● **WORK INSTRUCTION**:
Print each entry precisely; exclude the pictures.
──────────
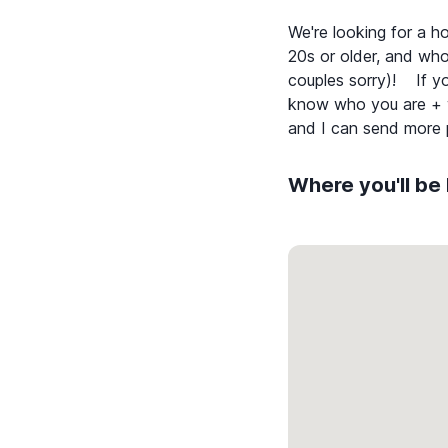
We're looking for a ho
20s or older, and who
couples sorry)! If you
know who you are + wh
Where you'll be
──────────
● **FINISHED TASK**:
We're looking for a ho
20s or older, and who
couples sorry)! If you
know who you are + wh
Where you'll be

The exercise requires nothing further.